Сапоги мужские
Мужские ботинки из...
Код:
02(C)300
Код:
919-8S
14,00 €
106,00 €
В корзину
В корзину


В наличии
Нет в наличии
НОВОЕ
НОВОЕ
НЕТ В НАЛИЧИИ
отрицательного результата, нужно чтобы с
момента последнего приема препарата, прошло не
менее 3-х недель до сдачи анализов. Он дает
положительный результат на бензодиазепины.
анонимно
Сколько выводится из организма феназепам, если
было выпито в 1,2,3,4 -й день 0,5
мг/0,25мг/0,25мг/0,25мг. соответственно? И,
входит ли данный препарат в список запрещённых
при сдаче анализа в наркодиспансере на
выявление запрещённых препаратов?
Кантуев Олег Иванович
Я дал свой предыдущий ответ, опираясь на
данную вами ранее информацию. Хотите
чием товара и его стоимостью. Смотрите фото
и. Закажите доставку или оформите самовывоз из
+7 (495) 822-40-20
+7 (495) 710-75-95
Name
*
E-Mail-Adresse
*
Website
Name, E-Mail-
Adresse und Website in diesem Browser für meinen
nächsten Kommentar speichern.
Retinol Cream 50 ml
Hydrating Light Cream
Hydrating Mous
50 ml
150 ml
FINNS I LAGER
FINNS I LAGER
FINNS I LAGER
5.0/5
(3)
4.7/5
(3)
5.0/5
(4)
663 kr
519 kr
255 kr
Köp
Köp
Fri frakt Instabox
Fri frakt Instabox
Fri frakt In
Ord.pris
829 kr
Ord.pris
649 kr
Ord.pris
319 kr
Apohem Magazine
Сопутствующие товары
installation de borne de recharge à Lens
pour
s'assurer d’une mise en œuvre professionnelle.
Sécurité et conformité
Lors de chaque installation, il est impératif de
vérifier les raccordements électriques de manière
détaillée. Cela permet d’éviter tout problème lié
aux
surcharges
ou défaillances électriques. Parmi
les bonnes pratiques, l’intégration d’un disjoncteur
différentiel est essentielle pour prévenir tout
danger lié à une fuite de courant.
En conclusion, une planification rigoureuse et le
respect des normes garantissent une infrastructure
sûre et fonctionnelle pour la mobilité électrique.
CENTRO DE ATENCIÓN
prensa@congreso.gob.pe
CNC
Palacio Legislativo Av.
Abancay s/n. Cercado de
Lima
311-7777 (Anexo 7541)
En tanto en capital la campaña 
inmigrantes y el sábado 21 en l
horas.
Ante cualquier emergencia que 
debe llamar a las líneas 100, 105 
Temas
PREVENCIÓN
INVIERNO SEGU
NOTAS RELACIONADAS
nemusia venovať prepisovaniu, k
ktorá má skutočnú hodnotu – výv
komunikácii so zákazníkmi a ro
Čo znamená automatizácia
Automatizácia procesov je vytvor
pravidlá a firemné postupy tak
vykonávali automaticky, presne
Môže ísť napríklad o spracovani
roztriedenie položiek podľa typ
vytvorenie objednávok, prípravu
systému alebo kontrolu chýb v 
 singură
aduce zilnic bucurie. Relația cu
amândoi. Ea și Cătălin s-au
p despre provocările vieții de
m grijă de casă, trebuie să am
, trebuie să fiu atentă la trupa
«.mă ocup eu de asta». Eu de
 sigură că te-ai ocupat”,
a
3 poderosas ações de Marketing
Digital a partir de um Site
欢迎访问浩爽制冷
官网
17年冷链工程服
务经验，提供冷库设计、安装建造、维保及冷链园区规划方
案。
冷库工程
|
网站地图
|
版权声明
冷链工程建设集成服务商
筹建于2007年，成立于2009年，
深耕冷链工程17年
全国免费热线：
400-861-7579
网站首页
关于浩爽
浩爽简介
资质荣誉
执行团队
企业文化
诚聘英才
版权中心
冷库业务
##########
◆ **What is required**
Begin at the first line of the material and transcribe each line exactly. End with the line containing "Automatizácia procesov je vytvor", and give nothing else.

◆ **Answer box**
Сапоги мужские
Мужские ботинки из...
Код:
02(C)300
Код:
919-8S
14,00 €
106,00 €
В корзину
В корзину


В наличии
Нет в наличии
НОВОЕ
НОВОЕ
НЕТ В НАЛИЧИИ
отрицательного результата, нужно чтобы с
момента последнего приема препарата, прошло не
менее 3-х недель до сдачи анализов. Он дает
положительный результат на бензодиазепины.
анонимно
Сколько выводится из организма феназепам, если
было выпито в 1,2,3,4 -й день 0,5
мг/0,25мг/0,25мг/0,25мг. соответственно? И,
входит ли данный препарат в список запрещённых
при сдаче анализа в наркодиспансере на
выявление запрещённых препаратов?
Кантуев Олег Иванович
Я дал свой предыдущий ответ, опираясь на
данную вами ранее информацию. Хотите
чием товара и его стоимостью. Смотрите фото
и. Закажите доставку или оформите самовывоз из
+7 (495) 822-40-20
+7 (495) 710-75-95
Name
*
E-Mail-Adresse
*
Website
Name, E-Mail-
Adresse und Website in diesem Browser für meinen
nächsten Kommentar speichern.
Retinol Cream 50 ml
Hydrating Light Cream
Hydrating Mous
50 ml
150 ml
FINNS I LAGER
FINNS I LAGER
FINNS I LAGER
5.0/5
(3)
4.7/5
(3)
5.0/5
(4)
663 kr
519 kr
255 kr
Köp
Köp
Fri frakt Instabox
Fri frakt Instabox
Fri frakt In
Ord.pris
829 kr
Ord.pris
649 kr
Ord.pris
319 kr
Apohem Magazine
Сопутствующие товары
installation de borne de recharge à Lens
pour
s'assurer d’une mise en œuvre professionnelle.
Sécurité et conformité
Lors de chaque installation, il est impératif de
vérifier les raccordements électriques de manière
détaillée. Cela permet d’éviter tout problème lié
aux
surcharges
ou défaillances électriques. Parmi
les bonnes pratiques, l’intégration d’un disjoncteur
différentiel est essentielle pour prévenir tout
danger lié à une fuite de courant.
En conclusion, une planification rigoureuse et le
respect des normes garantissent une infrastructure
sûre et fonctionnelle pour la mobilité électrique.
CENTRO DE ATENCIÓN
prensa@congreso.gob.pe
CNC
Palacio Legislativo Av.
Abancay s/n. Cercado de
Lima
311-7777 (Anexo 7541)
En tanto en capital la campaña 
inmigrantes y el sábado 21 en l
horas.
Ante cualquier emergencia que 
debe llamar a las líneas 100, 105 
Temas
PREVENCIÓN
INVIERNO SEGU
NOTAS RELACIONADAS
nemusia venovať prepisovaniu, k
ktorá má skutočnú hodnotu – výv
komunikácii so zákazníkmi a ro
Čo znamená automatizácia
Automatizácia procesov je vytvor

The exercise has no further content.